This lesson is being piloted (Beta version)

Finding Things

Overview

Teaching: 15 min
Exercises: 0 min
Questions
  • How can I find things in files?

Objectives
  • Use grep to select lines from text files that match simple patterns.

In the same way that many of us now use “Google” as a verb meaning “to find”, Unix programmers often use the word “grep”. “grep” is a contraction of “global/regular expression/print”, a common sequence of operations in early Unix text editors. It is also the name of a very useful command-line program.

Find matching filename using find

$ cd shell-lesson-data
$ find -name haiku*
# Find all files with prefix haiku
$ cd ~/shell-lesson-data/exercise-data/writing
$ nano haiku.txt
The Tao that is seen
Is not the true Tao, until
You bring fresh toner.

With searching comes loss
and the presence of absence:
"My Thesis" not found.

Yesterday it worked
Today it is not working
Software is like that.

Get the content from file using grep

Let’s find lines that contain the word “not”:

$ grep not haiku.txt
Is not the true Tao, until
"My Thesis" not found
Today it is not working

Here, not is the pattern we’re searching for. It’s pretty simple: every alphanumeric character matches against itself. After the pattern comes the name or names of the files we’re searching in. The output is the three lines in the file that contain the letters “not”.

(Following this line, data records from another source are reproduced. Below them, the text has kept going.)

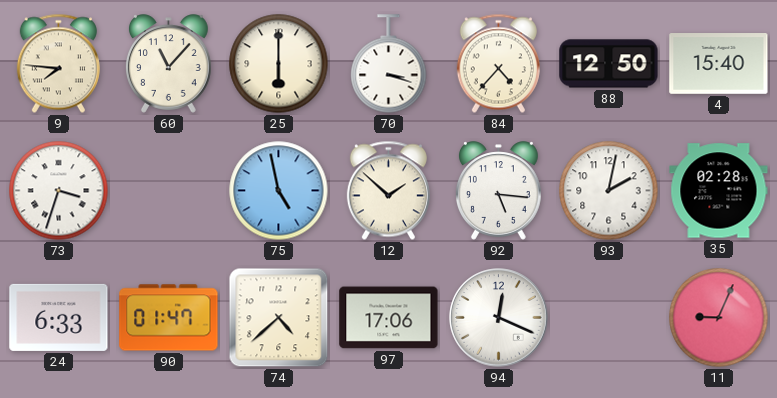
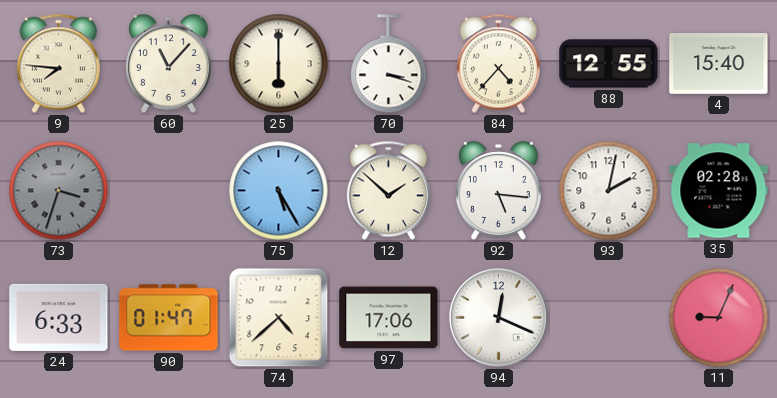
88: 12:50 -> 12:55
73 dial: white -> grey
75: 4:58 -> 5:25
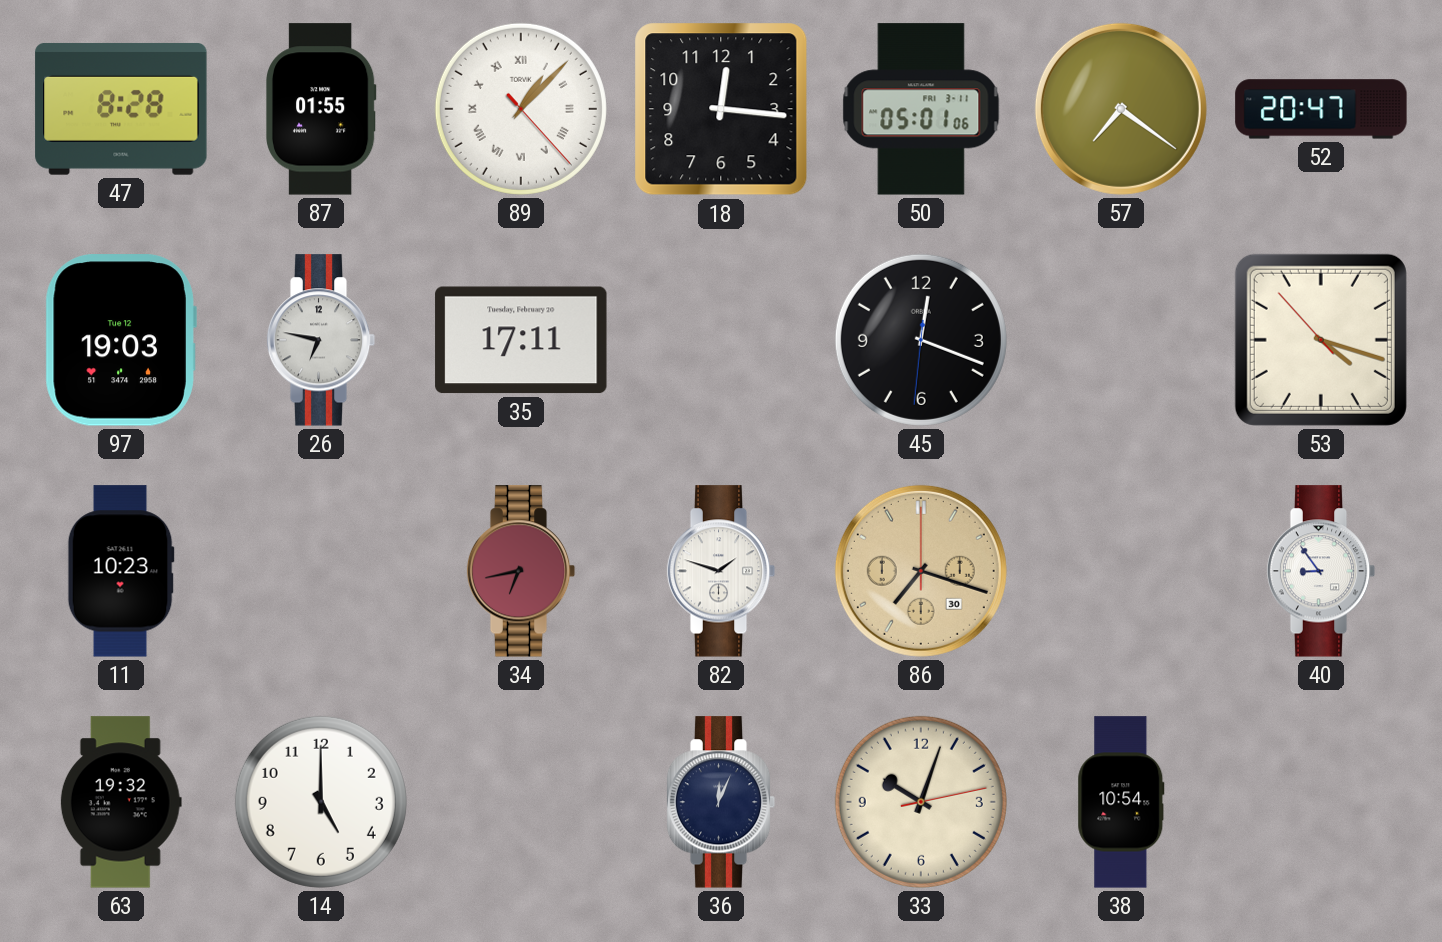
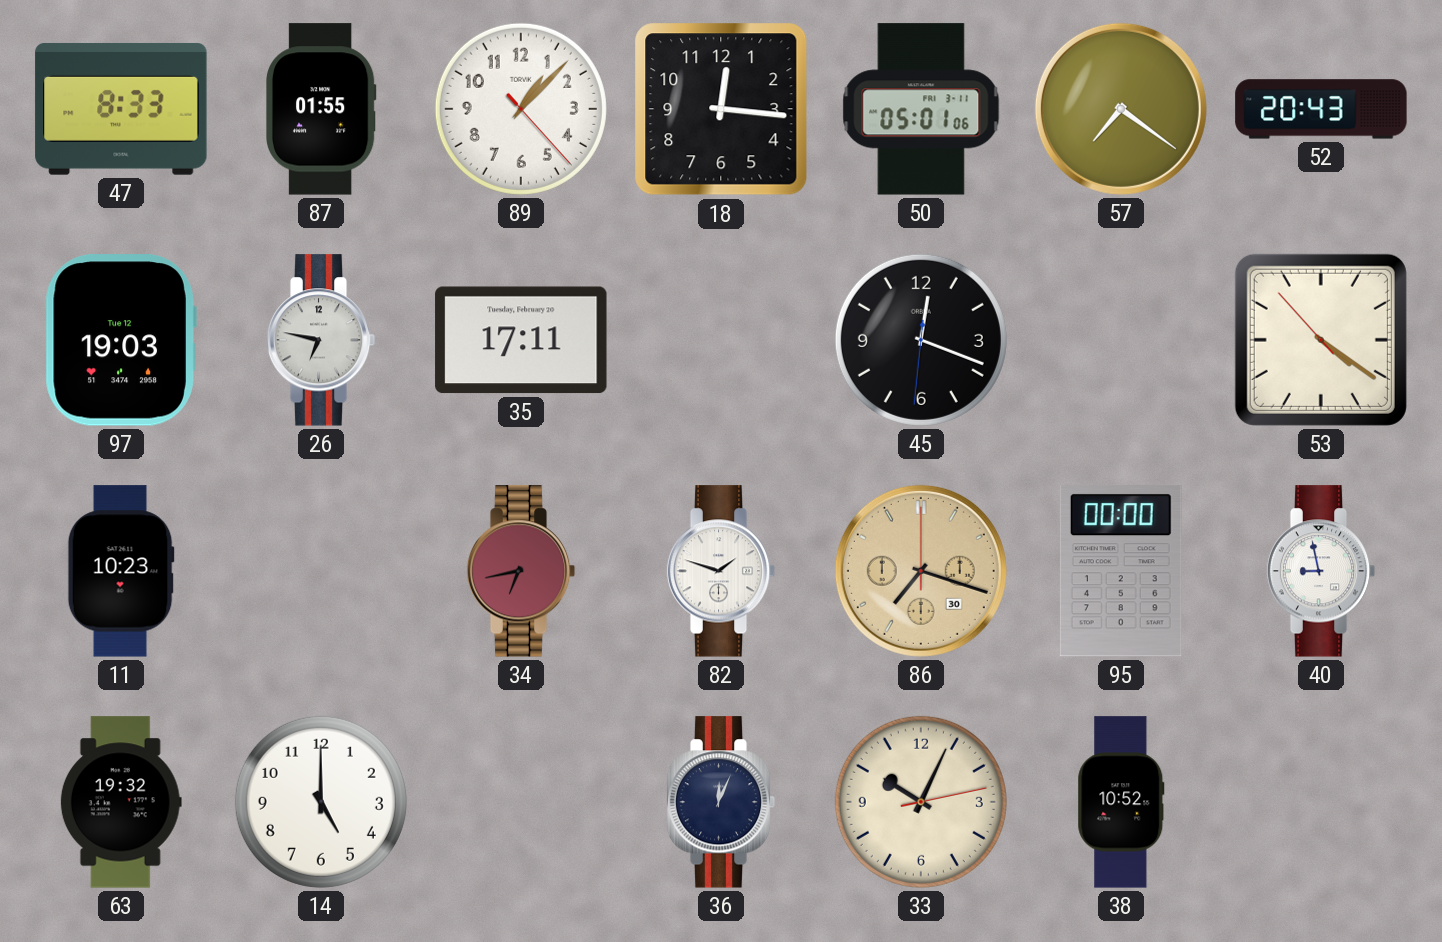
47: 8:28 -> 8:33
89 numerals: Roman -> Arabic
52: 20:47 -> 20:43
53: 4:17 -> 4:20
95: none -> 00:00
40: 8:54 -> 8:58
33: 10:03 -> 10:04
38: 10:54 -> 10:52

We can write the output to other file:

grep not haiku.txt > Not_in_haiku.txt

Let’s try a different pattern: “day”.

$ grep day haiku.txt
Yesterday it worked
Today it is not working

This time, two lines that include the letters “day” are outputted. However, these letters are contained within larger words. To restrict matches to lines containing the word “day” on its own, we can give grep with the -w flag. This will limit matches to word boundaries.

$ grep -w day haiku.txt

In this case, there aren’t any, so grep’s output is empty. Sometimes we don’t want to search for a single word, but a phrase. This is also easy to do with grep by putting the phrase in quotes.

$ grep -w "is not" haiku.txt
Today it is not working

We’ve now seen that you don’t have to have quotes around single words, but it is useful to use quotes when searching for multiple words. It also helps to make it easier to distinguish between the search term or phrase and the file being searched. We will use quotes in the remaining examples.

Another useful option is -n, which numbers the lines that match:

$ grep -n "it" haiku.txt
5:With searching comes loss
9:Yesterday it worked
10:Today it is not working

Here, we can see that lines 5, 9, and 10 contain the letters “it”.

We can combine options (i.e. flags) as we do with other Unix commands. For example, let’s find the lines that contain the word “the”. We can combine the option -w to find the lines that contain the word “the” and -n to number the lines that match:

$ grep -n -w "the" haiku.txt
2:Is not the true Tao, until
6:and the presence of absence:

Now we want to use the option -i to make our search case-insensitive:

$ grep -n -w -i "the" haiku.txt
1:The Tao that is seen
2:Is not the true Tao, until
6:and the presence of absence:

Now, we want to use the option -v to invert our search, i.e., we want to output the lines that do not contain the word “the”.

$ grep -n -w -v "the" haiku.txt
1:The Tao that is seen
3:You bring fresh toner.
4:
5:With searching comes loss
7:"My Thesis" not found.
8:
9:Yesterday it worked
10:Today it is not working
11:Software is like that.

grep has lots of other options. To find out what they are, we can type:

$ grep --help

You can also save it into a text file by redirecting the output: history > logfile.txt. You can also clear the history by typing history -c.

Key Points

  • grep selects lines in files that match patterns.

  • --help is a flag supported by many bash commands, and programs that can be run from within Bash, to display more information on how to use these commands or programs.